It was just about two years ago that I appeared on a panel at a meeting of agents with, among others, Macmillan CEO John Sargent and Sargent made the point that maintaining ebook pricing and margins was one of the critical challenges facing publishers. Ebook sales were still hovering around one percent of the business. Or maybe two. Nowhere near five. Sargent was prescient.

It was about six months ago that I did a couple of posts on direct marketing techniques. I engaged a publishing friend named Neal Goff, whose background is mostly outside of trade books, to help me with those.
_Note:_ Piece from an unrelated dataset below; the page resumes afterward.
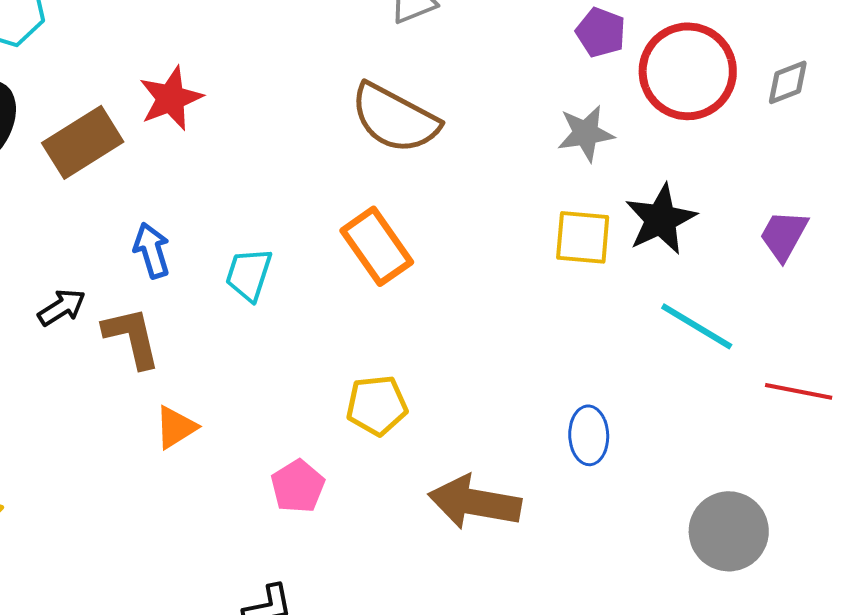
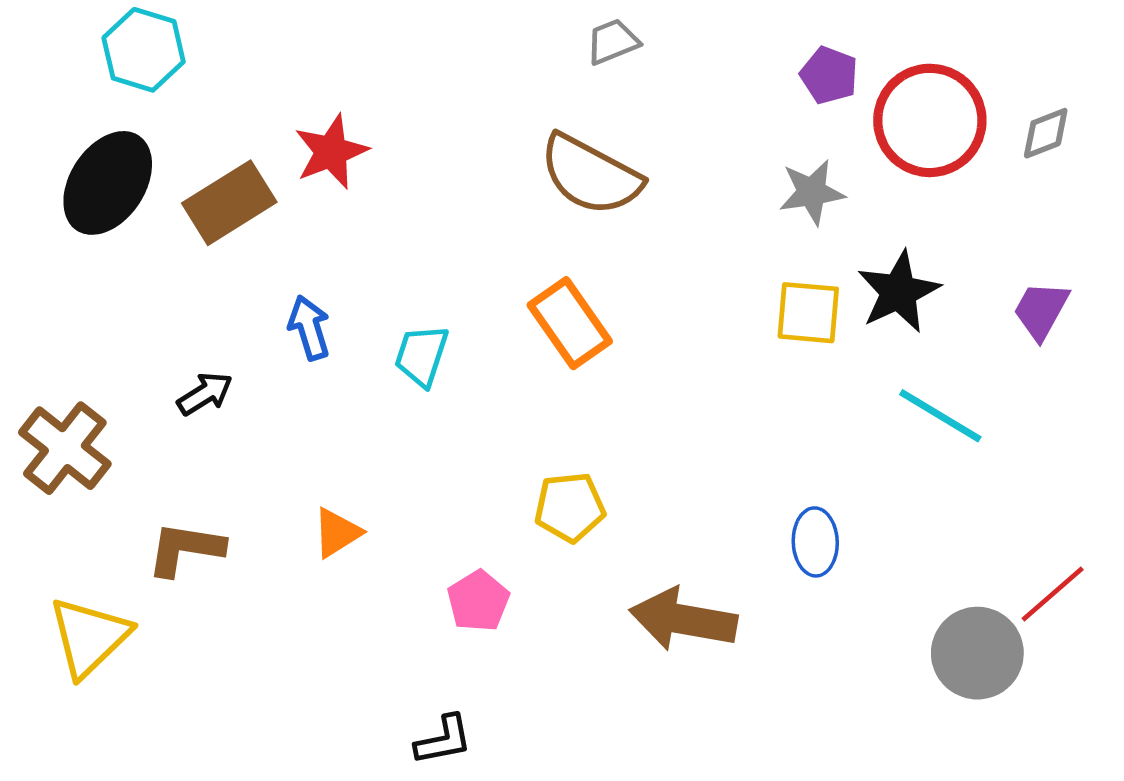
brown L-shape: (132, 337) -> (185, 549), moved, turned -68
red line: (799, 391) -> (1053, 594), moved, turned -52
I had him walk me through some fundamentals because I didn’t know them and, I feared, neither did the trade houses that were now — because of agency — required to set prices on their own books without the requisite expertise.

It was only last week that Random House announced it was shifting to agency pricing and I said I hoped they would be more ambitious about experimentation with price than their competitors in the arena had been.

All of these thoughts came together for me when I read this post on CNET that has two real wake-up calls in it for the big publishers.

One they are increasingly aware of: very cheap ebooks are selling very well and, with at least two major bestseller lists (The New York Times and USA Today) now counting ebook sales in units for their rankings, there is a real threat that the established business at established price points could be chased from the biggest market-maker there is. (It is important to note that the Times and USA Today methodologies are still a bit opaque and it is not clear how lower-price books are weighted. Some clear successes in the low-price realm haven’t shown up yet.)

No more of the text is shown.